[Start of section]

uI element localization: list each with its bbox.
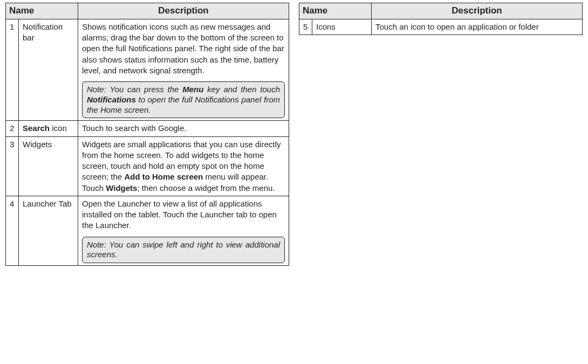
row-description: Widgets are small applications that you …	[78, 136, 289, 196]
header-row: Name Description	[299, 3, 583, 19]
row-name: Launcher Tab	[19, 196, 78, 265]
row-description: Touch an icon to open an application or …	[372, 19, 583, 35]
left-column: Name Description 1 Notification bar Show…	[5, 3, 289, 266]
row-number: 3	[6, 136, 19, 196]
table-row: 3 Widgets Widgets are small applications…	[6, 136, 289, 196]
row-number: 2	[6, 121, 19, 136]
note-box: Note: You can swipe left and right to vi…	[82, 237, 285, 264]
header-name: Name	[6, 3, 78, 19]
row-number: 4	[6, 196, 19, 265]
header-description: Description	[78, 3, 289, 19]
right-table: Name Description 5 Icons Touch an icon t…	[299, 3, 583, 35]
row-number: 1	[6, 19, 19, 121]
header-name: Name	[299, 3, 372, 19]
row-description: Shows notification icons such as new mes…	[78, 19, 289, 121]
right-column: Name Description 5 Icons Touch an icon t…	[299, 3, 583, 266]
row-name: Icons	[312, 19, 372, 35]
row-number: 5	[299, 19, 312, 35]
note-box: Note: You can press the Menu key and the…	[82, 81, 285, 118]
table-row: 1 Notification bar Shows notification ic…	[6, 19, 289, 121]
header-description: Description	[372, 3, 583, 19]
row-description: Open the Launcher to view a list of all …	[78, 196, 289, 265]
row-name: Widgets	[19, 136, 78, 196]
table-row: 2 Search icon Touch to search with Googl…	[6, 121, 289, 136]
row-name: Search icon	[19, 121, 78, 136]
header-row: Name Description	[6, 3, 289, 19]
left-table: Name Description 1 Notification bar Show…	[5, 3, 289, 266]
row-description: Touch to search with Google.	[78, 121, 289, 136]
table-row: 5 Icons Touch an icon to open an applica…	[299, 19, 583, 35]
row-name: Notification bar	[19, 19, 78, 121]
table-row: 4 Launcher Tab Open the Launcher to view…	[6, 196, 289, 265]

[End of section]

Task instructions
Would you repeat the listing above exactly, minus the images?

Exercise result
uI element localization: list each with its bbox.
row-description: Widgets are small applications that you …	[78, 136, 289, 196]
header-row: Name Description	[299, 3, 583, 19]
row-name: Launcher Tab	[19, 196, 78, 265]
row-description: Touch an icon to open an application or …	[372, 19, 583, 35]
left-column: Name Description 1 Notification bar Show…	[5, 3, 289, 266]
row-number: 3	[6, 136, 19, 196]
table-row: 3 Widgets Widgets are small applications…	[6, 136, 289, 196]
row-number: 2	[6, 121, 19, 136]
note-box: Note: You can swipe left and right to vi…	[82, 237, 285, 264]
header-name: Name	[6, 3, 78, 19]
row-number: 4	[6, 196, 19, 265]
header-description: Description	[78, 3, 289, 19]
right-table: Name Description 5 Icons Touch an icon t…	[299, 3, 583, 35]
row-number: 1	[6, 19, 19, 121]
header-name: Name	[299, 3, 372, 19]
row-description: Shows notification icons such as new mes…	[78, 19, 289, 121]
right-column: Name Description 5 Icons Touch an icon t…	[299, 3, 583, 266]
row-name: Icons	[312, 19, 372, 35]
row-number: 5	[299, 19, 312, 35]
note-box: Note: You can press the Menu key and the…	[82, 81, 285, 118]
table-row: 1 Notification bar Shows notification ic…	[6, 19, 289, 121]
header-description: Description	[372, 3, 583, 19]
row-description: Open the Launcher to view a list of all …	[78, 196, 289, 265]
row-name: Widgets	[19, 136, 78, 196]
table-row: 2 Search icon Touch to search with Googl…	[6, 121, 289, 136]
row-name: Search icon	[19, 121, 78, 136]
header-row: Name Description	[6, 3, 289, 19]
left-table: Name Description 1 Notification bar Show…	[5, 3, 289, 266]
row-description: Touch to search with Google.	[78, 121, 289, 136]
table-row: 5 Icons Touch an icon to open an applica…	[299, 19, 583, 35]
row-name: Notification bar	[19, 19, 78, 121]
table-row: 4 Launcher Tab Open the Launcher to view…	[6, 196, 289, 265]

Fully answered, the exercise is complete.